---
date: '2026-05-27'
description: each token attends only inside a fixed radius, local pattern dropping cost from $\mathcal{O}(L^2)$ to $\mathcal{O}(Lw)$
id: attention-sliding-window
modified: 2026-06-01 19:11:48 GMT-04:00
seealso:
  - '[[thoughts/Attention|Attention]]'
  - '[[thoughts/flash attention|FlashAttention]]'
  - '[[@beltagy2020longformerlongdocumenttransformer]]'
  - '[[@zaheer2021bigbirdtransformerslonger]]'
tags:
  - ml
  - llm
  - technical
title: SWA
created: '2026-05-27'
published: '2026-05-27'
pageLayout: default
noCite:
  - '@beltagy2020longformerlongdocumenttransformer'
  - '@zaheer2021bigbirdtransformerslonger'
slug: thoughts/sliding-window
permalink: https://aarnphm.xyz/thoughts/sliding-window.md
generator:
  quartz: v4.6.0
  hostedProvider: Cloudflare
  baseUrl: aarnphm.xyz
full: https://aarnphm.xyz/llms-full.txt
---
Sliding window (or local) attention constrains each token to attend only to neighbours within a fixed radius $w$. The computational cost drops from $\mathcal{O}(L^2)$ to $\mathcal{O}(L \cdot w)$.

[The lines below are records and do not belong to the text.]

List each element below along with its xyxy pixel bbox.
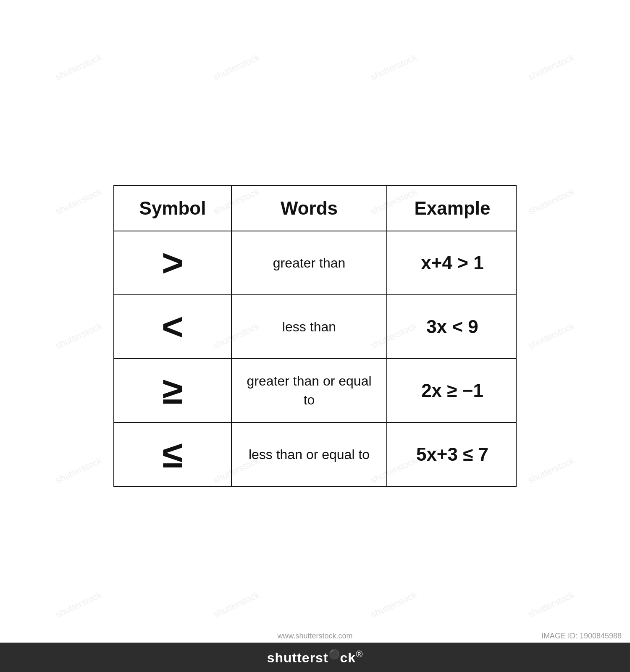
header-example: Example [387,186,517,231]
words-lte: less than or equal to [232,423,387,486]
header-words: Words [232,186,387,231]
example-lte: 5x+3 ≤ 7 [387,423,517,486]
table-row: < less than 3x < 9 [114,295,516,359]
registered-icon: ® [356,649,363,659]
header-symbol: Symbol [114,186,232,231]
shutterstock-logo: shutterst⚫ck® [267,649,363,666]
words-less-than: less than [232,295,387,358]
inequality-table: Symbol Words Example > greater than x+4 … [113,185,517,487]
example-greater-than: x+4 > 1 [387,231,517,294]
shutterstock-url: www.shutterstock.com [277,632,352,640]
symbol-less-than: < [114,295,232,358]
trademark-icon: ⚫ [328,649,340,659]
words-greater-than: greater than [232,231,387,294]
table-row: ≥ greater than or equal to 2x ≥ −1 [114,359,516,423]
watermark-cell: shutterstock [294,0,494,161]
table-header: Symbol Words Example [114,186,516,231]
image-id-label: IMAGE ID: 1900845988 [541,632,622,640]
watermark-cell: shutterstock [452,0,630,161]
watermark-cell: shutterstock [0,0,178,161]
footer-bar: shutterst⚫ck® [0,643,630,672]
symbol-greater-than: > [114,231,232,294]
table-row: ≤ less than or equal to 5x+3 ≤ 7 [114,423,516,486]
example-gte: 2x ≥ −1 [387,359,517,422]
example-less-than: 3x < 9 [387,295,517,358]
watermark-cell: shutterstock [136,0,336,161]
symbol-lte: ≤ [114,423,232,486]
words-gte: greater than or equal to [232,359,387,422]
symbol-gte: ≥ [114,359,232,422]
table-row: > greater than x+4 > 1 [114,231,516,295]
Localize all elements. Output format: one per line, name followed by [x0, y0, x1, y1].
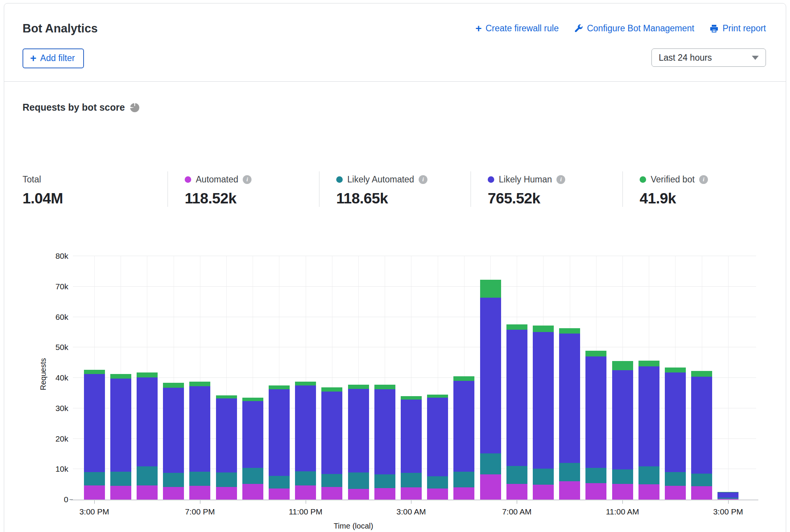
bar-segment-automated[interactable]	[717, 499, 738, 500]
bar-segment-verified-bot[interactable]	[295, 382, 316, 385]
bar-3-00-am[interactable]	[401, 396, 422, 500]
bar-segment-automated[interactable]	[348, 489, 369, 500]
bar-segment-likely-automated[interactable]	[348, 472, 369, 489]
bar-segment-likely-automated[interactable]	[691, 474, 712, 486]
bar-segment-likely-automated[interactable]	[189, 472, 210, 486]
bar-segment-verified-bot[interactable]	[242, 398, 263, 401]
bar-segment-likely-automated[interactable]	[269, 476, 290, 488]
bar-segment-automated[interactable]	[612, 484, 633, 500]
bar-segment-likely-automated[interactable]	[506, 466, 527, 484]
bar-segment-verified-bot[interactable]	[480, 280, 501, 298]
bar-segment-automated[interactable]	[374, 488, 395, 500]
bar-segment-likely-human[interactable]	[110, 379, 131, 472]
bar-segment-automated[interactable]	[189, 486, 210, 500]
bar-segment-likely-human[interactable]	[506, 330, 527, 466]
bar-segment-likely-automated[interactable]	[453, 472, 474, 487]
bar-segment-verified-bot[interactable]	[348, 385, 369, 389]
bar-segment-automated[interactable]	[506, 484, 527, 500]
info-icon[interactable]: i	[699, 175, 708, 184]
time-range-dropdown[interactable]: Last 24 hours	[651, 48, 766, 67]
bar-3-00-pm[interactable]	[717, 492, 738, 500]
bar-segment-automated[interactable]	[242, 484, 263, 500]
bar-segment-likely-automated[interactable]	[84, 472, 105, 485]
bar-segment-likely-human[interactable]	[242, 401, 263, 468]
add-filter-button[interactable]: + Add filter	[23, 48, 84, 68]
bar-segment-verified-bot[interactable]	[533, 326, 554, 332]
create-firewall-rule-link[interactable]: + Create firewall rule	[476, 23, 559, 34]
bar-segment-likely-human[interactable]	[348, 389, 369, 472]
bar-segment-verified-bot[interactable]	[137, 372, 158, 377]
bar-segment-verified-bot[interactable]	[84, 370, 105, 374]
bar-segment-verified-bot[interactable]	[321, 387, 342, 392]
bar-segment-automated[interactable]	[453, 487, 474, 500]
bar-segment-automated[interactable]	[163, 487, 184, 500]
bar-4-00-pm[interactable]	[110, 374, 131, 500]
bar-segment-automated[interactable]	[638, 484, 659, 500]
bar-9-00-am[interactable]	[559, 328, 580, 500]
bar-segment-likely-human[interactable]	[84, 374, 105, 472]
bar-4-00-am[interactable]	[427, 395, 448, 500]
bar-segment-likely-human[interactable]	[374, 389, 395, 474]
bar-segment-verified-bot[interactable]	[216, 395, 237, 399]
bar-segment-verified-bot[interactable]	[163, 383, 184, 388]
bar-segment-verified-bot[interactable]	[585, 351, 606, 356]
bar-11-00-am[interactable]	[612, 361, 633, 500]
bar-segment-automated[interactable]	[84, 485, 105, 500]
bar-segment-verified-bot[interactable]	[453, 376, 474, 381]
bar-segment-likely-automated[interactable]	[163, 473, 184, 487]
bar-segment-likely-human[interactable]	[533, 332, 554, 469]
bar-5-00-pm[interactable]	[137, 372, 158, 500]
bar-2-00-pm[interactable]	[691, 371, 712, 500]
bar-segment-verified-bot[interactable]	[665, 368, 686, 373]
bar-segment-likely-automated[interactable]	[321, 474, 342, 487]
bar-segment-automated[interactable]	[480, 474, 501, 500]
bar-segment-likely-human[interactable]	[163, 388, 184, 473]
bar-6-00-pm[interactable]	[163, 383, 184, 500]
bar-segment-likely-automated[interactable]	[110, 472, 131, 486]
info-icon[interactable]: i	[556, 175, 565, 184]
bar-1-00-pm[interactable]	[665, 368, 686, 500]
bar-segment-likely-automated[interactable]	[559, 463, 580, 481]
bar-segment-likely-human[interactable]	[427, 398, 448, 477]
bar-segment-likely-automated[interactable]	[374, 474, 395, 488]
bar-segment-likely-automated[interactable]	[216, 472, 237, 487]
bar-segment-likely-automated[interactable]	[137, 466, 158, 485]
bar-segment-likely-human[interactable]	[480, 298, 501, 453]
bar-segment-automated[interactable]	[401, 487, 422, 500]
bar-segment-likely-human[interactable]	[559, 334, 580, 463]
bar-segment-likely-human[interactable]	[137, 377, 158, 466]
bar-segment-likely-human[interactable]	[401, 400, 422, 472]
bar-12-00-am[interactable]	[321, 387, 342, 500]
bar-segment-likely-automated[interactable]	[295, 471, 316, 485]
bar-segment-likely-human[interactable]	[453, 381, 474, 472]
bar-segment-likely-human[interactable]	[717, 492, 738, 498]
bar-segment-likely-human[interactable]	[585, 356, 606, 468]
bar-segment-likely-human[interactable]	[691, 377, 712, 474]
bar-7-00-pm[interactable]	[189, 382, 210, 500]
bar-segment-likely-automated[interactable]	[480, 453, 501, 474]
bar-8-00-am[interactable]	[533, 326, 554, 500]
configure-bot-management-link[interactable]: Configure Bot Management	[574, 23, 694, 34]
bar-segment-likely-automated[interactable]	[401, 473, 422, 487]
bar-12-00-pm[interactable]	[638, 361, 659, 500]
bar-10-00-pm[interactable]	[269, 385, 290, 500]
bar-segment-automated[interactable]	[559, 481, 580, 500]
bar-segment-likely-automated[interactable]	[242, 468, 263, 484]
bar-segment-verified-bot[interactable]	[638, 361, 659, 366]
bar-segment-automated[interactable]	[427, 488, 448, 500]
bar-segment-automated[interactable]	[321, 487, 342, 500]
bar-segment-likely-automated[interactable]	[585, 468, 606, 483]
bar-1-00-am[interactable]	[348, 385, 369, 500]
bar-2-00-am[interactable]	[374, 385, 395, 500]
bar-segment-verified-bot[interactable]	[269, 385, 290, 389]
bar-segment-likely-human[interactable]	[612, 370, 633, 469]
bar-segment-automated[interactable]	[295, 485, 316, 500]
bar-segment-likely-human[interactable]	[321, 392, 342, 474]
bar-3-00-pm[interactable]	[84, 370, 105, 500]
bar-segment-likely-automated[interactable]	[638, 466, 659, 484]
bar-10-00-am[interactable]	[585, 351, 606, 500]
bar-segment-automated[interactable]	[585, 483, 606, 500]
info-icon[interactable]: i	[419, 175, 427, 184]
bar-11-00-pm[interactable]	[295, 382, 316, 500]
bar-segment-verified-bot[interactable]	[506, 324, 527, 330]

Formally, define the binary mask

$$
M_{ij} = \begin{cases}
0 & \text{if } |i-j| \le w\ \text{or } j \in G,\\
-\infty & \text{otherwise},
\end{cases}
$$

where $G$ indexes optional global tokens. A head at position $i$ then evaluates

$$
\text{head}_i = \operatorname{softmax}\!\left(\frac{Q_i W_Q (K W_K)^{\top}}{\sqrt{d_h}} + M_{i,:}\right) (V W_V).
$$

In implementation the KV cache is a circular buffer that keeps only the most recent $2w+|G|$ entries per head; evicted blocks can be recomputed from checkpoints if needed for evaluation.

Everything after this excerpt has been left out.